3. Storages.
(i) The storage problem. As was explained in § 1 it is necessary for the calculator to have a memory or information storage. Actually this appears to be the main limitation in the design of a calculator, i.e. if the storage problem can be solved all the rest is comparatively straightforward. In the past it has not been possible to store very large quantities of information economically in such a way that the information is readily accessible. There were economical methods such as storage on five-unit tape, but with these the information was not readily accessible, especially if one wishes to jump from point to point. There were also forms with good accessibility, such as storage on relays and valves, but these were quite prohibitively uneconomical. There are now several possibilities for combining economy with accessibility which have been developed, or are being developed. In this section we describe the one which will most probably be used in the calculator.

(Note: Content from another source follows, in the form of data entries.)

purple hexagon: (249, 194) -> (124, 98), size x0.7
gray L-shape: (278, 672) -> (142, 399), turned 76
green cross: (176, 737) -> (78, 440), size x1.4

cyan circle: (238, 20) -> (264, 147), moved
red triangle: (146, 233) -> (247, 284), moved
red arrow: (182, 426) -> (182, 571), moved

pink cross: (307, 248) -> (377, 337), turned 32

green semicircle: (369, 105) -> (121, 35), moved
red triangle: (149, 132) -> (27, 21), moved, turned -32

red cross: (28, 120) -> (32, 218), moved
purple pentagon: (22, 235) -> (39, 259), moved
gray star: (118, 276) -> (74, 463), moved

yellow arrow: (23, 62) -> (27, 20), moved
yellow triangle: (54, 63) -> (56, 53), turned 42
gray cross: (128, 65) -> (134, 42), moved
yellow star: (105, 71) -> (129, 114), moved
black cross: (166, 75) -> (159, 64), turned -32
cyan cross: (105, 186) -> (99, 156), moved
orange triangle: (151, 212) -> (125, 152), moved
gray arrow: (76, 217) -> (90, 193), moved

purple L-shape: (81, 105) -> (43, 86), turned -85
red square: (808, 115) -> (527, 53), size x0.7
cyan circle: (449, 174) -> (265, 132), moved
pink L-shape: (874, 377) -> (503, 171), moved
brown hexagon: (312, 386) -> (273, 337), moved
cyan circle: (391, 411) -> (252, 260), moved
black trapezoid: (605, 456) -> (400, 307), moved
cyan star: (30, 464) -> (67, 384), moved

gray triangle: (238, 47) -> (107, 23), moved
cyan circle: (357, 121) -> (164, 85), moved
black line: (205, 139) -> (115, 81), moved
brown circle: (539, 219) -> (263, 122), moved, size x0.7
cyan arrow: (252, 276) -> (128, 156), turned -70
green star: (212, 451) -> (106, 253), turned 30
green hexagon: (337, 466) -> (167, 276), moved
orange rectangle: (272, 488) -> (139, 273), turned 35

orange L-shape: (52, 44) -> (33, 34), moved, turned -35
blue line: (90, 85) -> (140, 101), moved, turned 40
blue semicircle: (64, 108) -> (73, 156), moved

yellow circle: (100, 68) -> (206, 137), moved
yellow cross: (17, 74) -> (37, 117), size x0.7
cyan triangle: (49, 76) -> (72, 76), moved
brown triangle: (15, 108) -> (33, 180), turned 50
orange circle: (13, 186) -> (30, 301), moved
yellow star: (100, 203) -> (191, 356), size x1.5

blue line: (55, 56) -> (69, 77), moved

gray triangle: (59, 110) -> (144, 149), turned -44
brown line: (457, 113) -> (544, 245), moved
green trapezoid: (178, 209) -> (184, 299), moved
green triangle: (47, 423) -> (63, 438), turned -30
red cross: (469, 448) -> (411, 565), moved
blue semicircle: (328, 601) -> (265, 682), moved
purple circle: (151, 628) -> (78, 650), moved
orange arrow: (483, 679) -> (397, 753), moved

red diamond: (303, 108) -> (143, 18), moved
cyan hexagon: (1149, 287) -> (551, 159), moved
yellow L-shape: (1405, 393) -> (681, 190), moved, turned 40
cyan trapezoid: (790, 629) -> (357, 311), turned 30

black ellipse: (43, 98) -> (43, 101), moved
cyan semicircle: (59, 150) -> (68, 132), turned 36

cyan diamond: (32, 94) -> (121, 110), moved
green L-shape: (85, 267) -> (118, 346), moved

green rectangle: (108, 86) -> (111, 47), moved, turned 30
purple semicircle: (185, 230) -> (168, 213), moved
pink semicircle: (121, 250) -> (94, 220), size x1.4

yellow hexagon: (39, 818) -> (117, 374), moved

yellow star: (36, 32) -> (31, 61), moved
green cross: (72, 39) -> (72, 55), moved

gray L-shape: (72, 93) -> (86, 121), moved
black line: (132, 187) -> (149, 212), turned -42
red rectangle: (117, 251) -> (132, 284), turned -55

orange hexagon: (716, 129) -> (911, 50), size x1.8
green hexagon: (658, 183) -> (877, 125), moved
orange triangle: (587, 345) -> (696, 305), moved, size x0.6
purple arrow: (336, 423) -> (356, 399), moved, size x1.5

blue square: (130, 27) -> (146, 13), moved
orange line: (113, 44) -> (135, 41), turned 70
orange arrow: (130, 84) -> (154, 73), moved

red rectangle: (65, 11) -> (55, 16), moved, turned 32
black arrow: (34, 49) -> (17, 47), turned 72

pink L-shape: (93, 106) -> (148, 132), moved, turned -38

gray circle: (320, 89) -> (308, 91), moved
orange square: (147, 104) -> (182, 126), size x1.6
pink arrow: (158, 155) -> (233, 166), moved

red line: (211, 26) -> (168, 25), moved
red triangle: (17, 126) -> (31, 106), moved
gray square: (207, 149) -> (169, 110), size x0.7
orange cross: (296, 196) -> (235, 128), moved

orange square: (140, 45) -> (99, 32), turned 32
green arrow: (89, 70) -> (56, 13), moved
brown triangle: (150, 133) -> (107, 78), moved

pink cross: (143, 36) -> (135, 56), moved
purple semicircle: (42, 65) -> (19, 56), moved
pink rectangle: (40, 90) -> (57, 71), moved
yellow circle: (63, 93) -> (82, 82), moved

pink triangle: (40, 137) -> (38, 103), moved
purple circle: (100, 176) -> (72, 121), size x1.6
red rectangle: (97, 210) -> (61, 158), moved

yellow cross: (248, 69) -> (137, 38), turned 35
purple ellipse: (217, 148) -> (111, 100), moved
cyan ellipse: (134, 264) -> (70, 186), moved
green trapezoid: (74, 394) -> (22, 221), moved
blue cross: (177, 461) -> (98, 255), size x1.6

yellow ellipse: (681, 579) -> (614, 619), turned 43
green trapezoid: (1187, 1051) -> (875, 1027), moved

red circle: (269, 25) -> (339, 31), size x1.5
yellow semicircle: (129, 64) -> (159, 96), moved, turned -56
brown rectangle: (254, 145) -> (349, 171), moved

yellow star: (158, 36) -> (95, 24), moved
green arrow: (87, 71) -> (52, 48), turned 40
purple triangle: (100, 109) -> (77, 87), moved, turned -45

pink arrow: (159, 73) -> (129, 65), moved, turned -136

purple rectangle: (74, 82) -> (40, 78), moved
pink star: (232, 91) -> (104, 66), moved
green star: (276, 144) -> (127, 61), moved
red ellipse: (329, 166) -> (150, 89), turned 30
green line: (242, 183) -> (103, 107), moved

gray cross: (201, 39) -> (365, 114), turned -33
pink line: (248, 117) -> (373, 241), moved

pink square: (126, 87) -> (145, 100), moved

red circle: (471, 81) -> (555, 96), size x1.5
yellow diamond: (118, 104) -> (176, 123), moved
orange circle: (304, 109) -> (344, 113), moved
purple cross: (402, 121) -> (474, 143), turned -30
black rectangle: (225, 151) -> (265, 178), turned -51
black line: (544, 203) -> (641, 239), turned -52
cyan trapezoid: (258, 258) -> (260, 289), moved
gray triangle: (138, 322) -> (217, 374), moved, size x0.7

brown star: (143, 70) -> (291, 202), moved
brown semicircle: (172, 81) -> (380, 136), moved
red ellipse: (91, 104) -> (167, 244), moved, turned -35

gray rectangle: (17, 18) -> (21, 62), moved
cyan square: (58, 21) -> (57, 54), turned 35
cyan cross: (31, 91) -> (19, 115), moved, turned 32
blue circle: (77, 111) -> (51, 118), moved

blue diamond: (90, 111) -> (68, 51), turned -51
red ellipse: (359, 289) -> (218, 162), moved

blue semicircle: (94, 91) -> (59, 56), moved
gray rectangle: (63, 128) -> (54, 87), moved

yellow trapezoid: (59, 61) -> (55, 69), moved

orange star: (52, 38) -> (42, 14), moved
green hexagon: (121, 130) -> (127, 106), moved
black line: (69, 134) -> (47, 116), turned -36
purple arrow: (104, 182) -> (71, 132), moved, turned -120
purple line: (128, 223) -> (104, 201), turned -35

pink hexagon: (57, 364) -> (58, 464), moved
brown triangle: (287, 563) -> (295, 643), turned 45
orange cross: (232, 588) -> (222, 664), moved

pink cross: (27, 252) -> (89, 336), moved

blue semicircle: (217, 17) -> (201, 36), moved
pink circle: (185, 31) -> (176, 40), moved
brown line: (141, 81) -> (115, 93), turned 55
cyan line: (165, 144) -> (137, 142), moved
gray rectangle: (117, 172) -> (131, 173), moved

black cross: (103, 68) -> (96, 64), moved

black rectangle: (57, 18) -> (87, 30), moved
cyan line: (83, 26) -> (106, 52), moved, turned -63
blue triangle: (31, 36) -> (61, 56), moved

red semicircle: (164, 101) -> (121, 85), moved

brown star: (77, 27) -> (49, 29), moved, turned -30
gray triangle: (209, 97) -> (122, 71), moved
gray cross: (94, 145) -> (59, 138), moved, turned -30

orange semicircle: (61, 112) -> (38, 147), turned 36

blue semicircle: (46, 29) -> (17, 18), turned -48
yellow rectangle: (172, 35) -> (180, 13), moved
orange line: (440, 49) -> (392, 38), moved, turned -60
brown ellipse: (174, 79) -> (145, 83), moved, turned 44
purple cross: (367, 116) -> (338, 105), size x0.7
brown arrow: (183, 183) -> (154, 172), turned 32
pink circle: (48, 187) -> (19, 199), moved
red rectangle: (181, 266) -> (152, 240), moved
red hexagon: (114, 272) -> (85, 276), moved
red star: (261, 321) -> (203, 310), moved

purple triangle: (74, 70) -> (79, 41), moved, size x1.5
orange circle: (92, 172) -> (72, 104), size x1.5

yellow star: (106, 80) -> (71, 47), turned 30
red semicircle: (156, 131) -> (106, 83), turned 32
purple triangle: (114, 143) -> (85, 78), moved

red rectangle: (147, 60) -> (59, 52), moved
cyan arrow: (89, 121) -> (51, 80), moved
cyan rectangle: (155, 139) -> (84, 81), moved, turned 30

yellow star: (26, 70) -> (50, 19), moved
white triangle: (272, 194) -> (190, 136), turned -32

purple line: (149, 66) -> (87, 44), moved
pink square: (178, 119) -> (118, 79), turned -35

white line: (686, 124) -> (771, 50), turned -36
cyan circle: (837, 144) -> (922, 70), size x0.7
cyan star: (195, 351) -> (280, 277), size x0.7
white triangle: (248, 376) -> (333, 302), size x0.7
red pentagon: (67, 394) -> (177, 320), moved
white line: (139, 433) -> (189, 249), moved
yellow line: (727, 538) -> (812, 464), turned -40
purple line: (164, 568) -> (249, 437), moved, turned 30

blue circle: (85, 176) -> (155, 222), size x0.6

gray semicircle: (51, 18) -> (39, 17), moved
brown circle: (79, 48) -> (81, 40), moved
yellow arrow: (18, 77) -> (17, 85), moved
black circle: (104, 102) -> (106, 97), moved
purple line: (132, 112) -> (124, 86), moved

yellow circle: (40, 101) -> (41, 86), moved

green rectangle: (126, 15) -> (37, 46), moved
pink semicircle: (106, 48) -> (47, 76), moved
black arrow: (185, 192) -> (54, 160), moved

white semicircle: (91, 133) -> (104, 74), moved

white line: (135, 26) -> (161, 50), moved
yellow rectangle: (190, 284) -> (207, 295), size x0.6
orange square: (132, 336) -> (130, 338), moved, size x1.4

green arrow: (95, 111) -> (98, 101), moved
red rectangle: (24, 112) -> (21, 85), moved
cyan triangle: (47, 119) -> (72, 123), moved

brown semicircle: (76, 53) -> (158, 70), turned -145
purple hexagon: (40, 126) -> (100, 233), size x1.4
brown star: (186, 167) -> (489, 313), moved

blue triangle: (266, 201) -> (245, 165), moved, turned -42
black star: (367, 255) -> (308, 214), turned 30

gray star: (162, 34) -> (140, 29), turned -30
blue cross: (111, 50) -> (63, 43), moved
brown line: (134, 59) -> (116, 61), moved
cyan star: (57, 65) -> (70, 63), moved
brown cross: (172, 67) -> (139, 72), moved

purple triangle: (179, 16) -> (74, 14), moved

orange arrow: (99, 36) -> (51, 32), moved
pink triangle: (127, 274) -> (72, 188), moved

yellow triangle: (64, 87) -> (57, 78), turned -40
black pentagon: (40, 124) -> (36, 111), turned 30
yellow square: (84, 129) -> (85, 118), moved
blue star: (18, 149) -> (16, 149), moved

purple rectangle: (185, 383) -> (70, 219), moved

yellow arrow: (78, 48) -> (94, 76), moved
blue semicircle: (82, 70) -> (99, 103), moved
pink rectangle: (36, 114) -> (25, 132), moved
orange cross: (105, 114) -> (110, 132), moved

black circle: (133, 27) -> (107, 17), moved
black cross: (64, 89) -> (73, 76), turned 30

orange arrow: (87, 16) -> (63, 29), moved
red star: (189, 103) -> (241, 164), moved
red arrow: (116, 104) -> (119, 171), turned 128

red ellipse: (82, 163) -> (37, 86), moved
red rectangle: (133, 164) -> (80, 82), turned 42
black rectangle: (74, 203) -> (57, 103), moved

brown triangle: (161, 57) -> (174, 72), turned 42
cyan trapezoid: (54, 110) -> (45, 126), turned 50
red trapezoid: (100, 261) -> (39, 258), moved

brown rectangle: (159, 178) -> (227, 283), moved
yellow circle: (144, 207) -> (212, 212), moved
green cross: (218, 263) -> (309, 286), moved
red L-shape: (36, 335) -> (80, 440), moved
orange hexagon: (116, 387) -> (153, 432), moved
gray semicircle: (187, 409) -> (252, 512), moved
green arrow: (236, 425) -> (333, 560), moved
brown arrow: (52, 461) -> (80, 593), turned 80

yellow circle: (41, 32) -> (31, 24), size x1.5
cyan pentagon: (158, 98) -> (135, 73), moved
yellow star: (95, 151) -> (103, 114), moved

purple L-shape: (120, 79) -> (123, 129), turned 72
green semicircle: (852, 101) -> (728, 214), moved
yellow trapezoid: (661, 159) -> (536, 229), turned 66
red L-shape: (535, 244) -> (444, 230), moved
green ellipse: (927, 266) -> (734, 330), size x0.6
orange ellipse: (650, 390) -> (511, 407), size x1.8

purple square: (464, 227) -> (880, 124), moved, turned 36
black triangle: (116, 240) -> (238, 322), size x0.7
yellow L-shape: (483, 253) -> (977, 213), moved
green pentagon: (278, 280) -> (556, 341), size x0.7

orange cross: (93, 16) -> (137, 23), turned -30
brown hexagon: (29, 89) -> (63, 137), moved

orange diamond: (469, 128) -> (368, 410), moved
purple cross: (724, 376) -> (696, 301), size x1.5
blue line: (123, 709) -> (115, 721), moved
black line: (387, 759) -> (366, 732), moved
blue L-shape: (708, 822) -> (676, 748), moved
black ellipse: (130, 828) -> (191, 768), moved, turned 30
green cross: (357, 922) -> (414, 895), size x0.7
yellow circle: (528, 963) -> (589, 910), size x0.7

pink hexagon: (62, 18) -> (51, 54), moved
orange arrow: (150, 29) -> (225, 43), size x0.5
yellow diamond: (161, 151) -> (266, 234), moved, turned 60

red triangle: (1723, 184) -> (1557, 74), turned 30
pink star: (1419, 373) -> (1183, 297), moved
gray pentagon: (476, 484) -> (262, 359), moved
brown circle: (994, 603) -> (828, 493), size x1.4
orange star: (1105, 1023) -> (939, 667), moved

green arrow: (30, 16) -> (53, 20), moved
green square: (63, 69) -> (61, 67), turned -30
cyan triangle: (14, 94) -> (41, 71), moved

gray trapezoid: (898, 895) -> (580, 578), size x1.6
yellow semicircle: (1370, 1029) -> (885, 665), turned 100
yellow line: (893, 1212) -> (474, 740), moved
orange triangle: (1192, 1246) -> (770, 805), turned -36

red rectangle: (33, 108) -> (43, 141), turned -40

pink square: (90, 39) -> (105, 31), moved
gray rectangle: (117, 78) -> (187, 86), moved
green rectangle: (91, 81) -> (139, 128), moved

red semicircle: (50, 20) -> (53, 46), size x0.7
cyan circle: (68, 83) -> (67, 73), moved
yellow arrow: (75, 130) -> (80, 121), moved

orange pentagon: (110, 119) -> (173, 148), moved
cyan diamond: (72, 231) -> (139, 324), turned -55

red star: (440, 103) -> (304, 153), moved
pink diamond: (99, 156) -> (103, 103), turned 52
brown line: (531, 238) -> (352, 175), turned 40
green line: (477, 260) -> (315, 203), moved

(ii) Delay line storage. All forms of storage depend on modifying in some way the physical state of some storage medium. In the case of ‘delay line storage’ the medium consists of mercury, water, or some other liquid in a tube or tank, and we modify its state of compression at various points along the tube. This is done by forcing supersonic waves into the tube from one end. The state of the storage medium is not constant as it would be for instance if the storage medium were paper or magnetic tape. The information moves along the tube with the speed of sound. Unless we take some precautions the sound carrying the information will pass out of the end of the tube and be lost. We can effectively prevent this by detecting the sound in some way (some form of microphone) as it comes out, and amplifying it and putting it back at the beginning. The amplifying device must correct for the attenuation of the tube, and must also correct for any distortion of form caused by the transmission through the tube, otherwise after many passages through the tube the form will be eventually completely lost. We can only restore the form of the signal satisfactorily if the various possible ideal signal forms are quite distinct, for otherwise it will not be possible to distinguish between the undistorted form of one signal and a distorted form of another. The scheme actually proposed only recognizes 21024 distinct states of compression of the water medium, these being sequences of 1024 pulses of two different sizes, one of which will probably be zero. The amplifier at the end of the line always reshapes the signal to bring it back to the nearest ideal signal.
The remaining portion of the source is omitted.